I write near-future fiction and I frequently get asked, “Why aren’t there more utopian stories and why don’t you write more optimistic futures?”

I believe my stories are optimistic, albeit often dark and focussed on the unintended consequences of mixing messy humans with imperfect technology. Still, I agree there is an imbalance between the numbers of utopian stories compared to dystopian. You only have to look at the Wikipedia entries for twenty-first century dystopian and utopian literature. There are one hundred and six dystopian[1] and only four utopian[2], of which only Iain Banks’ Culture series are novels. The imbalance is staggering.

We need an agreed definition of utopia and dystopia before we can begin to discuss their merits or otherwise. So I’ll use this definition: “Utopia: (the idea of) a perfect society in which everyone works well with each other and is happy.”[3] Dystopia is then defined by the same dictionary as: “(the idea of) a society in which people do not work well with each other and are not happy.” These are simplistic definitions, but then utopia and dystopia are terms that are often used in simplistic ways.

To set out my stall early — I realise that one person’s idea of a utopia is often another’s dystopia. I love the way that in one of the novels that inspired Nineteen Eighty-Four, We by Yevgeny Zamyatin, the protagonist begins by embracing his utopia completely while we the reader see it immediately as a dystopia. While this is a tactic of dramatic irony, it does a good job of showing that it’s all a matter of perspective.

We know that the context of the times in which the writer works is crucial when thinking about utopias and dystopias, not least because science fiction is mostly a reflection of the society of the day. Although Margaret Atwood also used the past and has said of the Handmaid’s Tale that, “There’s nothing in the book that hasn’t already happened.” This could lead you to believe that in the real-life versions of this dystopian nightmare, the Commander would have seen his world as utopian — it’s all a matter of perspective. In 2019, the Financial Times published an article posing the question, “Orwell v Huxley: whose dystopia are we living in today?”[4] It’s a good question and an article worth reading. What’s fascinating is that it takes for granted that we are living in a dystopia. Although, right now, it’s hard to imagine an article asking whose fictional utopia we are living in. That said we’re far better off living now than in mediaeval times. But the fact that many commentators still consider today’s world to be dystopian shows a desire for a better world. We have an inherent hope for that elusive utopia and we are prepared to strive for it.

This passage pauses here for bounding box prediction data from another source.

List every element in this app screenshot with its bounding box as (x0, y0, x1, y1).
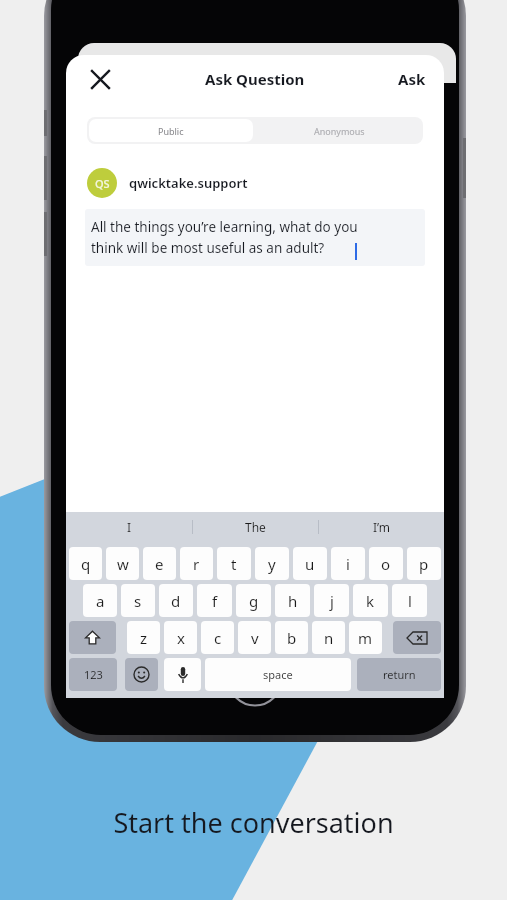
button[interactable]: g (236, 584, 271, 617)
staticText: n (324, 628, 334, 648)
staticText: v (251, 628, 259, 648)
button[interactable]: Dictate (164, 658, 201, 691)
staticText: r (193, 554, 200, 574)
staticText: I (127, 519, 132, 535)
staticText: Start the conversation (113, 804, 394, 841)
button[interactable]: x (164, 621, 197, 654)
staticText: qwicktake.support (129, 174, 248, 192)
staticText: 123 (84, 667, 103, 682)
button[interactable]: j (314, 584, 349, 617)
button[interactable]: Shift (69, 621, 116, 654)
button[interactable]: w (106, 547, 139, 580)
staticText: l (408, 591, 412, 611)
staticText: s (134, 591, 142, 611)
staticText: space (263, 667, 293, 682)
staticText: j (330, 591, 334, 611)
button[interactable]: Emoji (125, 658, 158, 691)
button[interactable]: i (331, 547, 365, 580)
staticText: e (155, 554, 164, 574)
button[interactable]: u (293, 547, 327, 580)
button[interactable]: I’m (319, 512, 444, 541)
button[interactable]: Anonymous (255, 117, 423, 144)
staticText: d (171, 591, 181, 611)
staticText: Ask Question (205, 69, 305, 89)
staticText: z (140, 628, 148, 648)
staticText: Public (158, 125, 184, 137)
button[interactable]: n (312, 621, 345, 654)
staticText: Ask (398, 69, 426, 89)
button[interactable]: c (201, 621, 234, 654)
button[interactable]: p (407, 547, 441, 580)
staticText: o (381, 554, 391, 574)
button[interactable]: Ask (394, 63, 430, 95)
button[interactable]: t (217, 547, 251, 580)
button[interactable]: The (193, 512, 318, 541)
staticText: i (346, 554, 350, 574)
button[interactable]: m (349, 621, 382, 654)
staticText: a (96, 591, 105, 611)
button[interactable]: v (238, 621, 271, 654)
button[interactable]: l (392, 584, 427, 617)
staticText: k (366, 591, 375, 611)
staticText: t (231, 554, 237, 574)
button[interactable]: return (357, 658, 441, 691)
button[interactable]: s (121, 584, 155, 617)
button[interactable]: space (205, 658, 351, 691)
staticText: The (245, 519, 266, 535)
button[interactable]: q (69, 547, 102, 580)
button[interactable]: z (127, 621, 160, 654)
staticText: m (358, 628, 373, 648)
button[interactable]: All the things you’re learning, what do … (85, 209, 425, 266)
staticText: y (268, 554, 276, 574)
staticText: u (305, 554, 315, 574)
button[interactable]: d (159, 584, 193, 617)
button[interactable]: I (66, 512, 192, 541)
staticText: I’m (373, 519, 391, 535)
button[interactable]: e (143, 547, 176, 580)
staticText: x (177, 628, 185, 648)
button[interactable]: y (255, 547, 289, 580)
button[interactable]: Close (84, 63, 116, 95)
button[interactable]: Backspace (393, 621, 441, 654)
button[interactable]: Public (89, 119, 253, 142)
staticText: QS (95, 176, 110, 191)
staticText: return (383, 667, 416, 682)
staticText: Anonymous (314, 125, 365, 137)
staticText: b (287, 628, 297, 648)
button[interactable]: h (275, 584, 310, 617)
staticText: h (288, 591, 298, 611)
button[interactable]: 123 (69, 658, 117, 691)
staticText: c (214, 628, 222, 648)
staticText: f (212, 591, 218, 611)
button[interactable]: r (180, 547, 213, 580)
staticText: g (249, 591, 259, 611)
staticText: w (117, 554, 129, 574)
button[interactable]: b (275, 621, 308, 654)
button[interactable]: f (197, 584, 232, 617)
button[interactable]: k (353, 584, 388, 617)
staticText: q (81, 554, 91, 574)
staticText: All the things you’re learning, what do … (91, 218, 358, 257)
button[interactable]: o (369, 547, 403, 580)
button[interactable]: a (83, 584, 117, 617)
staticText: p (419, 554, 429, 574)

So, rather than push for more utopian stories we should question why there’s an imbalance between utopian and dystopian fiction; whether they fulfil different functions; and how they can both be inspirational.

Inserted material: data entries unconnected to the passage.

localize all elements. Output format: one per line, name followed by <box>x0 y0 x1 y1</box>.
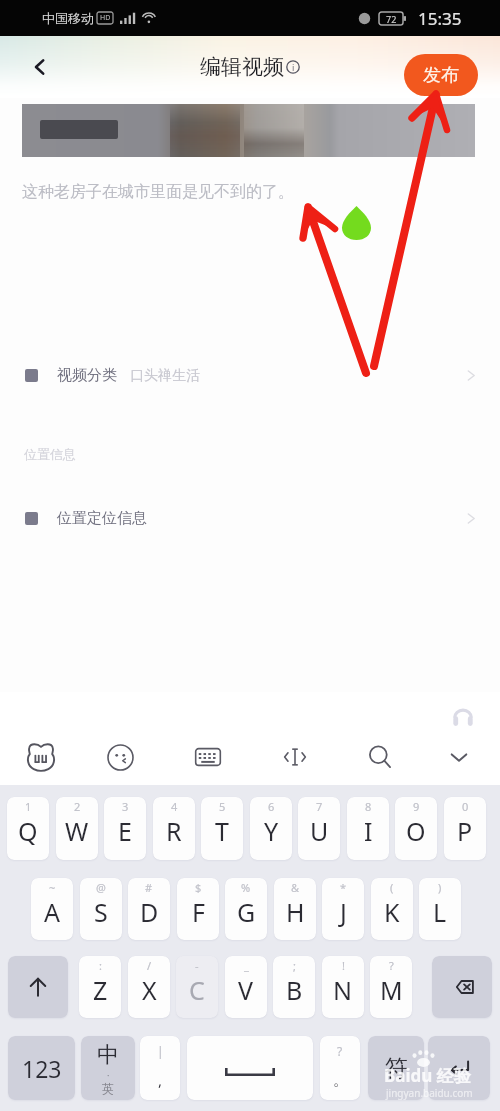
button[interactable]: # <box>128 878 170 940</box>
staticText: 英 <box>102 1081 114 1096</box>
staticText: ~ <box>49 880 56 895</box>
staticText: : <box>99 958 102 973</box>
staticText: ) <box>438 880 442 895</box>
button[interactable]: ~ <box>31 878 73 940</box>
staticText: M <box>380 973 403 1007</box>
staticText: , <box>158 1070 163 1090</box>
button[interactable]: | <box>140 1036 180 1100</box>
button[interactable]: @ <box>80 878 122 940</box>
staticText: 视频分类 <box>57 366 117 385</box>
button[interactable]: 1 <box>7 797 49 860</box>
staticText: K <box>384 895 400 929</box>
button[interactable]: 123 <box>8 1036 75 1100</box>
staticText: | <box>157 1043 164 1059</box>
staticText: 编辑视频 <box>200 54 284 80</box>
staticText: U <box>310 814 329 848</box>
button[interactable]: 8 <box>347 797 389 860</box>
button[interactable]: Baidu input <box>18 734 64 780</box>
button[interactable]: Enter <box>428 1036 490 1100</box>
staticText: 15:35 <box>418 7 462 30</box>
staticText: A <box>44 895 60 929</box>
button[interactable]: 7 <box>298 797 340 860</box>
button[interactable]: Keyboard <box>185 734 231 780</box>
staticText: 。 <box>333 1071 348 1090</box>
staticText: I <box>364 814 373 848</box>
button[interactable]: Collapse <box>436 734 482 780</box>
staticText: ? <box>389 958 394 973</box>
staticText: J <box>340 895 347 929</box>
staticText: ( <box>390 880 394 895</box>
button[interactable]: ? <box>370 956 412 1018</box>
staticText: D <box>140 895 159 929</box>
staticText: 3 <box>122 799 129 814</box>
button[interactable]: 发布 <box>404 54 478 96</box>
staticText: V <box>238 973 254 1007</box>
button[interactable]: Delete <box>432 956 492 1018</box>
staticText: 这种老房子在城市里面是见不到的了。 <box>22 182 294 202</box>
staticText: / <box>147 958 152 973</box>
staticText: # <box>145 880 153 895</box>
staticText: ? <box>337 1043 343 1059</box>
staticText: R <box>166 814 182 848</box>
staticText: 位置信息 <box>24 446 76 462</box>
staticText: - <box>195 958 199 973</box>
staticText: 位置定位信息 <box>57 509 147 528</box>
button[interactable]: ( <box>371 878 413 940</box>
staticText: 7 <box>316 799 323 814</box>
button[interactable]: ! <box>322 956 364 1018</box>
staticText: $ <box>195 880 202 895</box>
button[interactable]: _ <box>225 956 267 1018</box>
button[interactable]: Setting row <box>0 496 500 540</box>
button[interactable]: & <box>274 878 316 940</box>
button[interactable]: 5 <box>201 797 243 860</box>
button[interactable]: ) <box>419 878 461 940</box>
staticText: 9 <box>413 799 420 814</box>
button[interactable]: Shift <box>8 956 68 1018</box>
button[interactable]: ; <box>273 956 315 1018</box>
button[interactable]: Info <box>286 60 300 74</box>
button[interactable]: ? <box>320 1036 360 1100</box>
button[interactable]: $ <box>177 878 219 940</box>
button[interactable]: 9 <box>395 797 437 860</box>
staticText: * <box>340 880 347 895</box>
button[interactable]: Setting row <box>0 353 500 397</box>
staticText: Baidu 经验 <box>384 1064 471 1087</box>
button[interactable]: Back <box>20 47 60 87</box>
button[interactable]: 3 <box>104 797 146 860</box>
staticText: HD <box>100 13 111 23</box>
staticText: O <box>406 814 426 848</box>
button[interactable]: % <box>225 878 267 940</box>
button[interactable]: 2 <box>56 797 98 860</box>
staticText: 中国移动 <box>42 10 94 26</box>
button[interactable]: Search <box>357 734 403 780</box>
staticText: 8 <box>365 799 372 814</box>
button[interactable]: 0 <box>444 797 486 860</box>
button[interactable]: * <box>322 878 364 940</box>
button[interactable]: 6 <box>250 797 292 860</box>
staticText: 4 <box>171 799 178 814</box>
staticText: ; <box>293 958 296 973</box>
staticText: 5 <box>219 799 226 814</box>
staticText: 1 <box>25 799 32 814</box>
staticText: 6 <box>268 799 275 814</box>
button[interactable]: : <box>79 956 121 1018</box>
staticText: P <box>457 814 473 848</box>
staticText: & <box>291 880 300 895</box>
button[interactable]: 符 <box>368 1036 424 1100</box>
button[interactable]: / <box>128 956 170 1018</box>
staticText: 0 <box>462 799 469 814</box>
button[interactable]: Cursor <box>272 734 318 780</box>
staticText: 72 <box>386 13 397 25</box>
staticText: 符 <box>385 1054 408 1083</box>
button[interactable]: Emoji <box>97 734 143 780</box>
button[interactable]: 中 <box>81 1036 135 1100</box>
staticText: S <box>94 895 108 929</box>
staticText: _ <box>244 958 249 973</box>
button[interactable]: Space <box>187 1036 313 1100</box>
staticText: X <box>142 973 157 1007</box>
staticText: i <box>292 61 295 73</box>
staticText: G <box>237 895 256 929</box>
button[interactable]: 4 <box>153 797 195 860</box>
button[interactable]: - <box>176 956 218 1018</box>
staticText: N <box>333 973 353 1007</box>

Why is there an imbalance between utopia and dystopia? The Collins dictionary extends the definition of utopia by including the phrase, “which you feel is not possible.”[5] To write a story based in a world that you feel is not possible is difficult without straying from science fiction into fantasy where science fiction is a genre rooted in plausible extrapolations and fantasy can build on flights of imagination unencumbered by logic. On top of that, stories need conflict. If the world in which the story is based is perfect where does that conflict come from? If the story centres your protagonist striving to overthrow a utopia that would logically mean that one person finds the world imperfect. Ergo, no utopia. One way to address this would be to introduce danger from an external source –aliens, the sentient AI or time-travellers, for example — but the only current example of a utopia-with-conflict model that I can think of is Iain Banks’ socialist Culture series where, “Most of the books focus on the jarring collisions between the Culture and other species with other ways of life.[6]

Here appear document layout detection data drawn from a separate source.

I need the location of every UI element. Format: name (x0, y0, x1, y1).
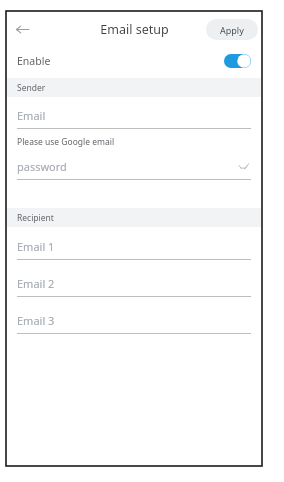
staticText: Email (17, 108, 46, 123)
button[interactable]: Apply (206, 19, 258, 40)
staticText: Sender (17, 82, 46, 94)
staticText: Email 1 (17, 239, 55, 254)
staticText: Enable (17, 54, 51, 68)
button[interactable]: Back (9, 16, 35, 42)
staticText: Email 3 (17, 313, 55, 328)
button[interactable]: Email 1 (7, 233, 261, 260)
button[interactable]: Enable (7, 46, 261, 76)
button[interactable]: Email (7, 102, 261, 129)
button[interactable]: Email 2 (7, 270, 261, 297)
staticText: Email 2 (17, 276, 55, 291)
button[interactable]: Show password (235, 158, 251, 174)
staticText: Recipient (17, 212, 54, 224)
staticText: Email setup (100, 21, 169, 38)
button[interactable]: password (7, 153, 261, 180)
other: Enable toggle (224, 54, 251, 68)
staticText: password (17, 159, 67, 174)
staticText: Apply (220, 24, 244, 36)
button[interactable]: Email 3 (7, 307, 261, 334)
staticText: Please use Google email (17, 136, 115, 148)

It’s certainly easier to imagine and write a dystopia because it’s easier to create the conflict and sadly it’s less of a stretch from our current reality. As human beings, we need safe places to explore the things that scare us, the things we worry about, and this is what dystopia is very good at. For example, we use the extremes of the existential threat from a sentient AI in The Terminator or Oceania’s state control in Nineteen Eighty Four as ways of exploring what it means to be human, especially in light of the faceless and unbending dictatorship of the machine or the state system. However, with their black and white portrayals of a dystopian future, these extremes are in danger of anaesthetising us against the more immediate threats, such as bias in machine learning and surveillance capitalism.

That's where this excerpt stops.